A Randomized, Double-blind, Placebo-controlled, Prospective, Multi-center Trial Evaluating the Improvement of Nutritional Status and Sarcopenia With Silkworm Pupa Tablets in Patients With Malignancies

This is a randomized, double-blind, placebo-controlled, parallel-group, prospective, multi-center clinical trial, to evaluate the efficacy of silkworm pupa tablets in improving nutritional status and sarcopenia in patients with malignancies who have completed comprehensive treatment. All participants will be randomly assigned (1:1) to either experimental group (n=240): dietary advice + Wanshili Longbao Silkworm Pupa Tablets (main ingredients: freeze-dried active mulberry cocoon pupa powder, maltitol, milk mineral salt, mannitol, maltodextrin), 2 tablets three times daily before meals for 3 months, or control group (n=240): dietary advice + placebo (identical appearance), 2 tablets three times daily before meals for 3 months. The primary endpoint is sarcopenia prevalence at 3 months (based on AWGS 2019 criteria: muscle strength, muscle mass, and physical function).

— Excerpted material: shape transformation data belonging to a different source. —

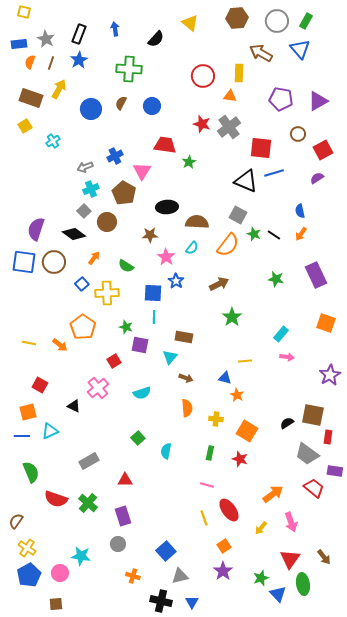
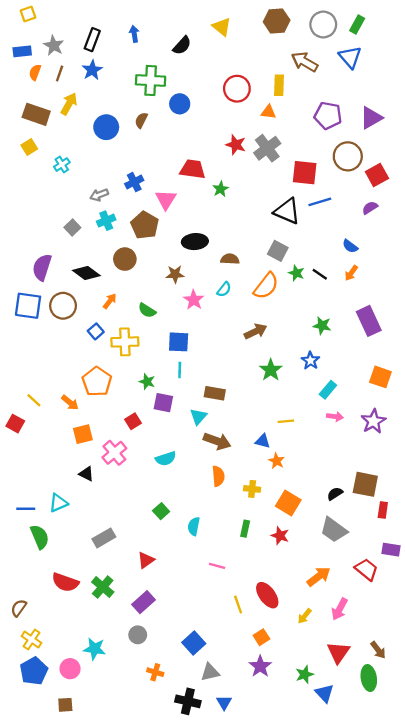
yellow square: (24, 12) -> (28, 14), turned -32
blue circle: (152, 106) -> (180, 104), moved
brown circle: (298, 134) -> (348, 156), size x1.6
gray square: (84, 211) -> (72, 228), moved
blue semicircle: (300, 211) -> (350, 246), turned -40
brown semicircle: (197, 222) -> (230, 259), size x0.7
blue star: (176, 281) -> (310, 361), moved
yellow line: (29, 343) -> (34, 400), turned 32
purple star: (330, 375) -> (373, 421), moved
brown arrow: (186, 378) -> (217, 441), size x1.6
red square: (40, 385) -> (15, 424), moved
orange square: (28, 412) -> (83, 434), moved
gray trapezoid: (307, 454) -> (334, 530), moved
green semicircle: (31, 472) -> (40, 537), moved
red triangle: (125, 480) -> (146, 560), turned -35
pink line: (207, 485) -> (217, 566), moved
purple rectangle: (123, 516) -> (144, 602), turned 66
pink arrow: (291, 522) -> (340, 609), turned 48
green ellipse: (303, 584) -> (369, 678), moved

The experimental group uses silkworm pupa tablets; the control group uses a placebo mimicking the silkworm pupa tablets. Statistical personnel will perform blinding for the investigational products according to the requirements. The manufacturer will prepare and provide corresponding food inspection reports according to the requirements for a double-blind design and package accordingly. If the batch number changes during the trial, the manufacturer must provide a new inspection report for the new batch, to be kept by the investigator. Packaging and numbering will be done according to the treatment codes, involving personnel unrelated to the investigators or statisticians. Corresponding numbers will be affixed prominently to the external packaging based on the generated treatment codes. The packaged investigational products will be distributed to the clinical trial centers together.